An S Corporation Tax Strategy: Can You Eliminate Current Income Taxes on Company Profits?

May 20, 2014

In a recent article by the Wall Street Journal, a potential possibility for limiting tax liability is being considered on the heels of the two North Carolina business owners who are attempting it. Right now, the issue is being explored in U.S. Tax Court, too, where a previous decision in December issued a ruling in favor of business owners.

An S Corporation Tax Strategy Can You Eliminate Current Income Taxes on Company Profits
(Photo Credit: socaladvocates.com)

In an S Corp, which is typically how closely held firms organize themselves, earnings go directly from the company to the owners, who then have to pay taxes on their individual returns. This only works for companies with less than 100 shareholders, but it does provide a shield of corporation-like protection while avoiding an income tax at the corporate level.

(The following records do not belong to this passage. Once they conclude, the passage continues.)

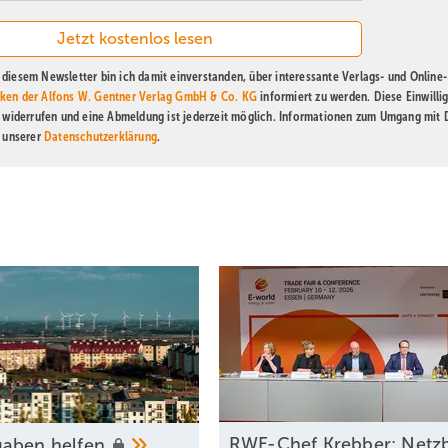
diesem Newsletter bin ich damit einverstanden, über interessante Verlags- und Online-
ken der Alfons W. Gentner Verlag GmbH & Co. KG
informiert zu werden. Diese Einwilli
t widerrufen und eine Abmeldung ist jederzeit möglich. Informationen zum Umgang mit
n unserer
Datenschutzerklärung
.
RWE-Chef Krebber: Netzbe
gaben
helfen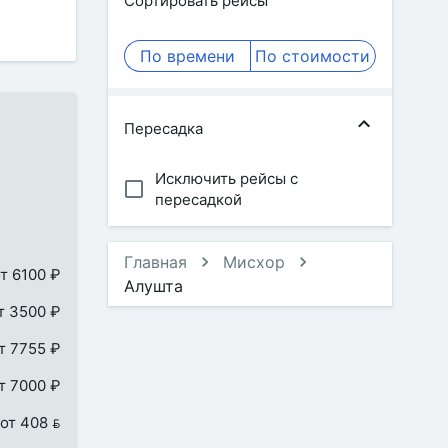
Сортировать рейсы
По времени
По стоимости
Пересадка
Исключить рейсы с
пересадкой
Главная
Мисхор
т 6100 ₽
Алушта
т 3500 ₽
т 7755 ₽
т 7000 ₽
от 408 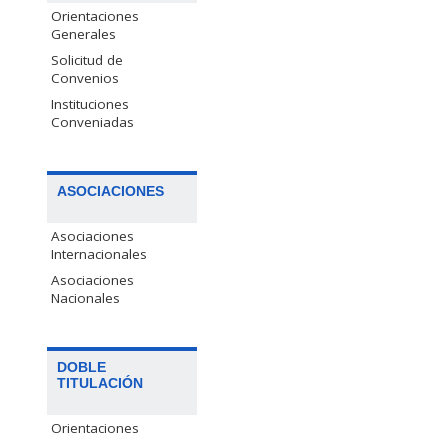
Orientaciones
Generales
Solicitud de
Convenios
Instituciones
Conveniadas
ASOCIACIONES
Asociaciones
Internacionales
Asociaciones
Nacionales
DOBLE
TITULACIÓN
Orientaciones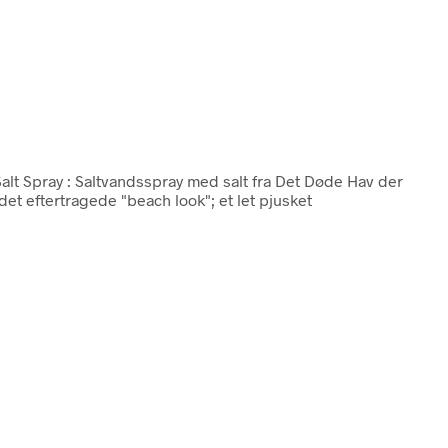
alt Spray : Saltvandsspray med salt fra Det Døde Hav der
et eftertragede "beach look"; et let pjusket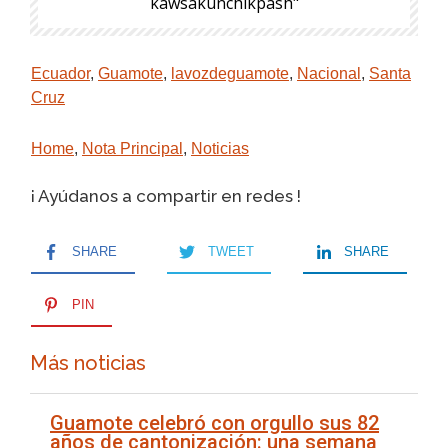
kawsakunchikpash"
Ecuador
,
Guamote
,
lavozdeguamote
,
Nacional
,
Santa
Cruz
Home
,
Nota Principal
,
Noticias
¡ Ayúdanos a compartir en redes !
SHARE
TWEET
SHARE
PIN
Más noticias
Guamote celebró con orgullo sus 82
años de cantonización: una semana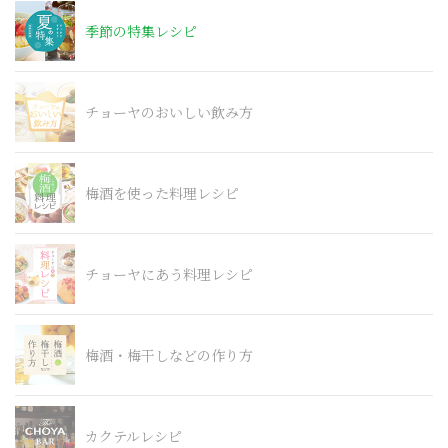
季節の特集レシピ
チョーヤのおいしい飲み方
梅酒を使った料理レシピ
チョーヤにあう料理レシピ
梅酒・梅干しなどの作り方
カクテルレシピ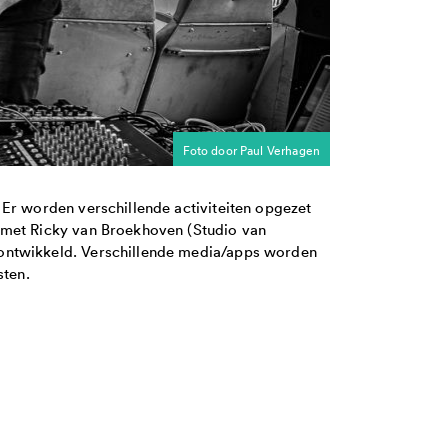
Foto door Paul Verhagen
Er worden verschillende activiteiten opgezet
 met Ricky van Broekhoven (Studio van
ontwikkeld. Verschillende media/apps worden
sten.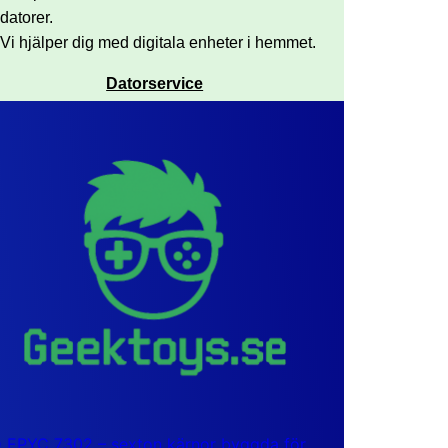
datorer.
Vi hjälper dig med digitala enheter i hemmet.
Datorservice
EPYC 7302 – sexton kärnor byggda för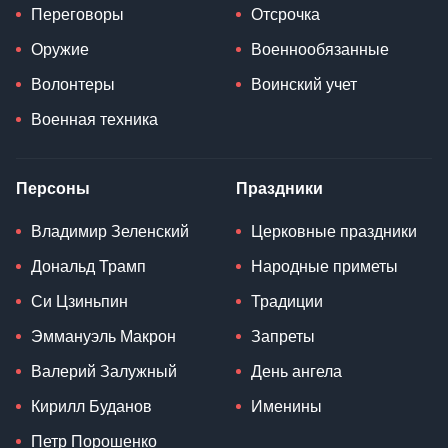
Переговоры
Отсрочка
Оружие
Военнообязанные
Волонтеры
Воинский учет
Военная техника
Персоны
Праздники
Владимир Зеленский
Церковные праздники
Дональд Трамп
Народные приметы
Си Цзиньпин
Традиции
Эммануэль Макрон
Запреты
Валерий Залужный
День ангела
Кирилл Буданов
Именины
Петр Порошенко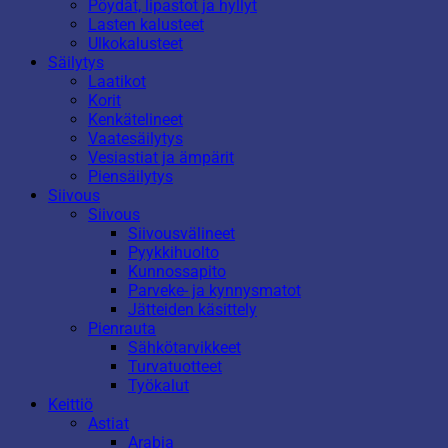
Pöydät, lipastot ja hyllyt
Lasten kalusteet
Ulkokalusteet
Säilytys
Laatikot
Korit
Kenkätelineet
Vaatesäilytys
Vesiastiat ja ämpärit
Piensäilytys
Siivous
Siivous
Siivousvälineet
Pyykkihuolto
Kunnossapito
Parveke- ja kynnysmatot
Jätteiden käsittely
Pienrauta
Sähkötarvikkeet
Turvatuotteet
Työkalut
Keittiö
Astiat
Arabia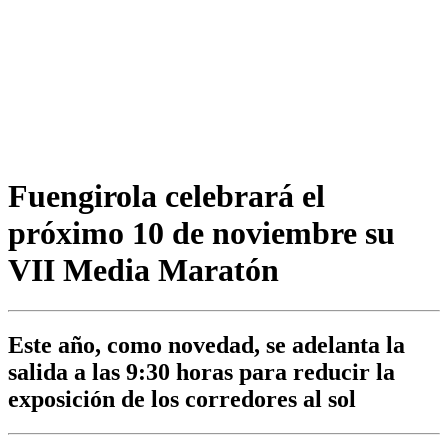
Fuengirola celebrará el
próximo 10 de noviembre su
VII Media Maratón
Este año, como novedad, se adelanta la
salida a las 9:30 horas para reducir la
exposición de los corredores al sol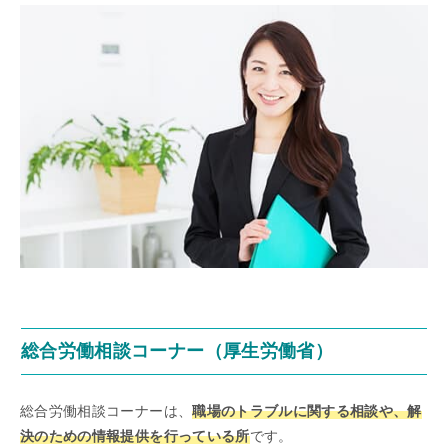
総合労働相談コーナー（厚生労働省）
総合労働相談コーナーは、
職場のトラブルに関する相談や、解
決のための情報提供を行っている所
です。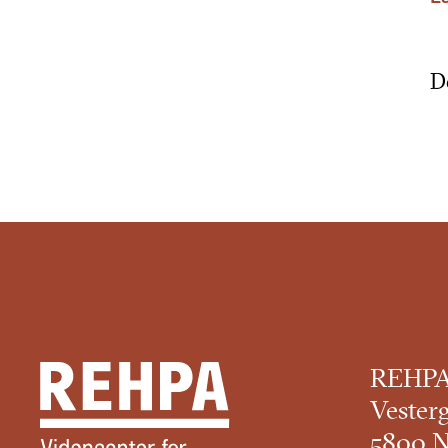
D
REHP
Vester
5800 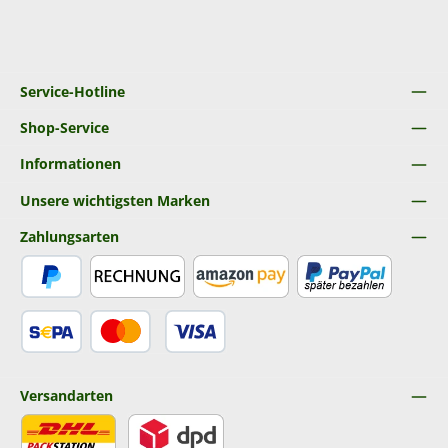
Service-Hotline
Shop-Service
Informationen
Unsere wichtigsten Marken
Zahlungsarten
PayPal
Rechnung
Amazon Pay
Später Bezahlen
SEPA Lastschrift
Kredit- oder Debitkarte
Versandarten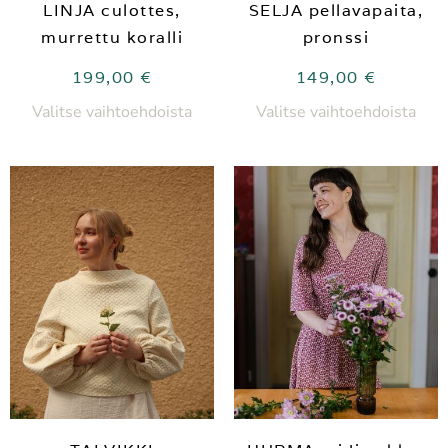
LINJA culottes,
SELJA pellavapaita,
murrettu koralli
pronssi
199,00
€
149,00
€
Valitse vaihtoehdoista
Valitse vaihtoehdoista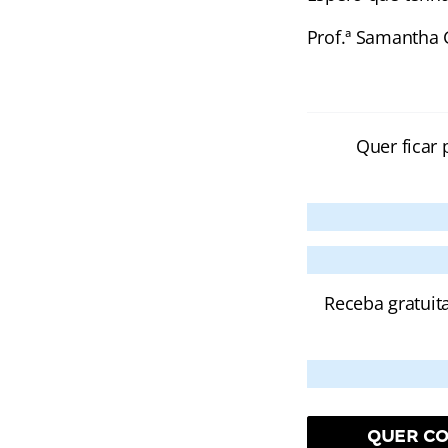
Prof.ª Samantha
Quer ficar 
Receba gratuit
QUER CO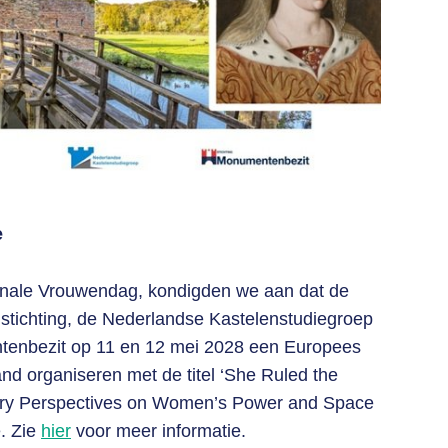
e
ionale Vrouwendag, kondigden we aan dat de
stichting, de Nederlandse Kastelenstudiegroep
tenbezit op 11 en 12 mei 2028 een Europees
d organiseren met de titel ‘She Ruled the
inary Perspectives on Women’s Power and Space
e. Zie
hier
voor meer informatie.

Depending on how the court decides, there are major ramifications ahead for S corps. If the decision is handed down in favor of the corporations, these organizations may be able to reap significant tax savings by limiting their liability. In the North Carolina case, it’s all about how the owners structured their agreements. They reorganized the company into an S Corp in 1998 with a divided ownership strategy that gave 5 percent ownership to an ESOP. These assets can increase in value tax-free and allow for penalty-free withdrawals by individuals at age 59 ½ .

For tax purposes, nearly all of the profits from the corporation could have been shifted to the ESOP, putting off tax liability until individual withdrawal down the road. Many corporations are interested in mitigating risk and exploring tax reduction strategies, we can help with both. Email us at info@lawesq.net or contact us via phone at 732-521-9455 to get started.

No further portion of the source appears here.